Data for review
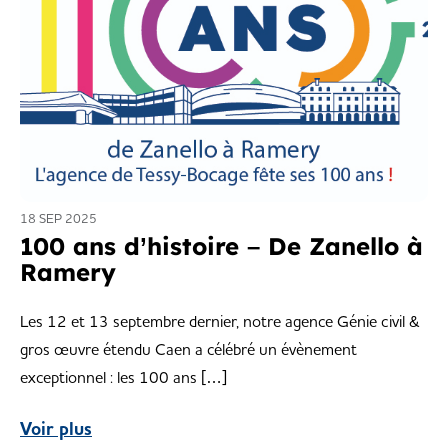
18 SEP 2025
100 ans d’histoire – De Zanello à
Ramery
Les 12 et 13 septembre dernier, notre agence Génie civil &
gros œuvre étendu Caen a célébré un évènement
exceptionnel : les 100 ans […]
Voir plus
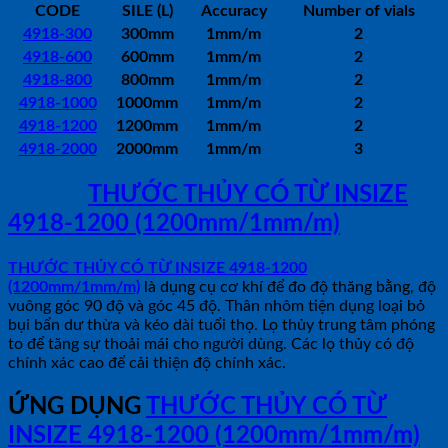
CODE
SILE (L)
Accuracy
Number of vials
4918-300
300mm
1mm/m
2
4918-600
600mm
1mm/m
2
4918-800
800mm
1mm/m
2
4918-1000
1000mm
1mm/m
2
4918-1200
1200mm
1mm/m
2
4918-2000
2000mm
1mm/m
3
MÔ TẢ
THƯỚC THỦY CÓ TỪ INSIZE
4918-1200 (1200mm/1mm/m)
THƯỚC THỦY CÓ TỪ INSIZE 4918-1200
(1200mm/1mm/m)
là dụng cụ cơ khí để đo độ thăng bằng, độ
vuông góc 90 độ và góc 45 độ. Thân nhôm tiện dụng loại bỏ
bụi bẩn dư thừa và kéo dài tuổi thọ. Lọ thủy trung tâm phóng
to để tăng sự thoải mái cho người dùng. Các lọ thủy có độ
chính xác cao để cải thiện độ chính xác.
ỨNG DỤNG
THƯỚC THỦY CÓ TỪ
INSIZE 4918-1200 (1200mm/1mm/m)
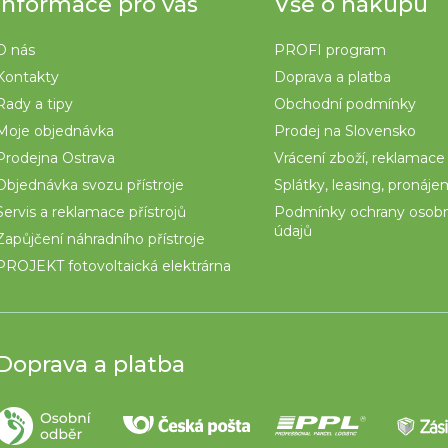
Informace pro vás
Vše o nákupu
O nás
PROFI program
Kontakty
Doprava a platba
Rady a tipy
Obchodní podmínky
Moje objednávka
Prodej na Slovensko
Prodejna Ostrava
Vrácení zboží, reklamace
Objednávka svozu přístroje
Splátky, leasing, pronáj
Servis a reklamace přístrojů
Podmínky ochrany osob
údajů
Zapůjčení náhradního přístroje
PROJEKT fotovoltaická elektrárna
Doprava a platba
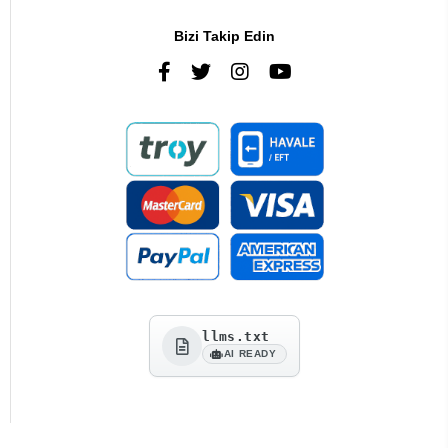
Bizi Takip Edin
llms.txt
AI READY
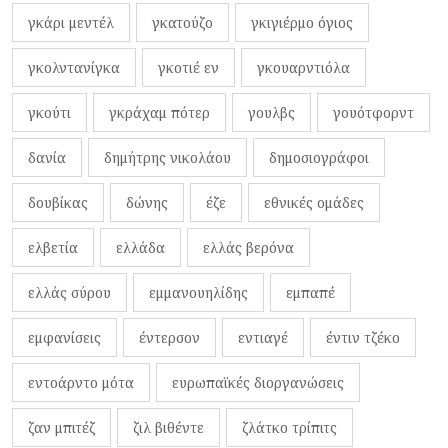
γκάρι μεντέλ
γκατούζο
γκιγιέρμο όγιος
γκολντανίγκα
γκοτιέ εν
γκουαρντιόλα
γκούτι
γκράχαμ πότερ
γουλβς
γουότφορντ
δανία
δημήτρης νικολάου
δημοσιογράφοι
δουβίκας
δώνης
έζε
εθνικές ομάδες
ελβετία
ελλάδα
ελλάς βερόνα
ελλάς σύρου
εμμανουηλίδης
εμπαπέ
εμφανίσεις
έντερσον
εντιαγέ
έντιν τζέκο
εντοάρντο μότα
ευρωπαϊκές διοργανώσεις
ζαν μπιτέζ
ζιλ βιθέντε
ζλάτκο τρίπιτς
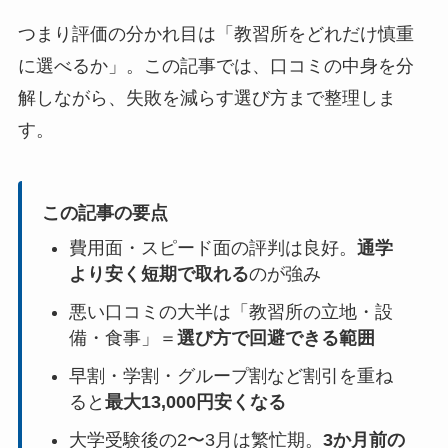
つまり評価の分かれ目は「教習所をどれだけ慎重
に選べるか」。この記事では、口コミの中身を分
解しながら、失敗を減らす選び方まで整理しま
す。
この記事の要点
費用面・スピード面の評判は良好。
通学
より安く短期で取れる
のが強み
悪い口コミの大半は「教習所の立地・設
備・食事」＝
選び方で回避できる範囲
早割・学割・グループ割など割引を重ね
ると
最大13,000円安くなる
大学受験後の2〜3月は繁忙期。
3か月前の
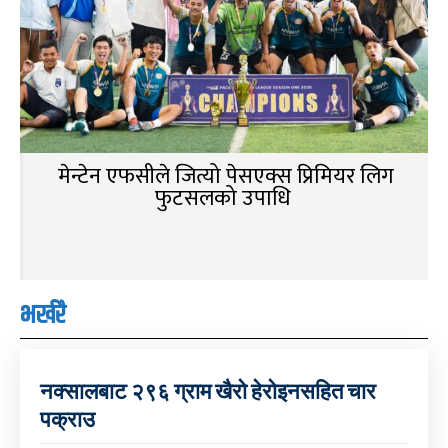
मेन्टेन एफसीले जित्यो पेसएक्स प्रिमियर लिग
फुटसलको उपाधि
भर्खरै
नक्सालबाट २९६ ग्राम खैरो हेरोइनसहित चार
पक्राउ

Exercise description
Your output should be the records above, duplicated exactly and picture-free.

Solution for this exercise
18 SEP 2025
100 ans d’histoire – De Zanello à
Ramery
Les 12 et 13 septembre dernier, notre agence Génie civil &
gros œuvre étendu Caen a célébré un évènement
exceptionnel : les 100 ans […]
Voir plus
CODE
SILE (L)
Accuracy
Number of vials
4918-300
300mm
1mm/m
2
4918-600
600mm
1mm/m
2
4918-800
800mm
1mm/m
2
4918-1000
1000mm
1mm/m
2
4918-1200
1200mm
1mm/m
2
4918-2000
2000mm
1mm/m
3
MÔ TẢ
THƯỚC THỦY CÓ TỪ INSIZE
4918-1200 (1200mm/1mm/m)
THƯỚC THỦY CÓ TỪ INSIZE 4918-1200
(1200mm/1mm/m)
là dụng cụ cơ khí để đo độ thăng bằng, độ
vuông góc 90 độ và góc 45 độ. Thân nhôm tiện dụng loại bỏ
bụi bẩn dư thừa và kéo dài tuổi thọ. Lọ thủy trung tâm phóng
to để tăng sự thoải mái cho người dùng. Các lọ thủy có độ
chính xác cao để cải thiện độ chính xác.
ỨNG DỤNG
THƯỚC THỦY CÓ TỪ
INSIZE 4918-1200 (1200mm/1mm/m)
Informace pro vás
Vše o nákupu
O nás
PROFI program
Kontakty
Doprava a platba
Rady a tipy
Obchodní podmínky
Moje objednávka
Prodej na Slovensko
Prodejna Ostrava
Vrácení zboží, reklamace
Objednávka svozu přístroje
Splátky, leasing, pronáj
Servis a reklamace přístrojů
Podmínky ochrany osob
údajů
Zapůjčení náhradního přístroje
PROJEKT fotovoltaická elektrárna
Doprava a platba
Bizi Takip Edin
llms.txt
AI READY
γκάρι μεντέλ
γκατούζο
γκιγιέρμο όγιος
γκολντανίγκα
γκοτιέ εν
γκουαρντιόλα
γκούτι
γκράχαμ πότερ
γουλβς
γουότφορντ
δανία
δημήτρης νικολάου
δημοσιογράφοι
δουβίκας
δώνης
έζε
εθνικές ομάδες
ελβετία
ελλάδα
ελλάς βερόνα
ελλάς σύρου
εμμανουηλίδης
εμπαπέ
εμφανίσεις
έντερσον
εντιαγέ
έντιν τζέκο
εντοάρντο μότα
ευρωπαϊκές διοργανώσεις
ζαν μπιτέζ
ζιλ βιθέντε
ζλάτκο τρίπιτς
つまり評価の分かれ目は「教習所をどれだけ慎重
に選べるか」。この記事では、口コミの中身を分
解しながら、失敗を減らす選び方まで整理しま
す。
この記事の要点
費用面・スピード面の評判は良好。
通学
より安く短期で取れる
のが強み
悪い口コミの大半は「教習所の立地・設
備・食事」＝
選び方で回避できる範囲
早割・学割・グループ割など割引を重ね
ると
最大13,000円安くなる
大学受験後の2〜3月は繁忙期。
3か月前の
मेन्टेन एफसीले जित्यो पेसएक्स प्रिमियर लिग
फुटसलको उपाधि
भर्खरै
नक्सालबाट २९६ ग्राम खैरो हेरोइनसहित चार
पक्राउ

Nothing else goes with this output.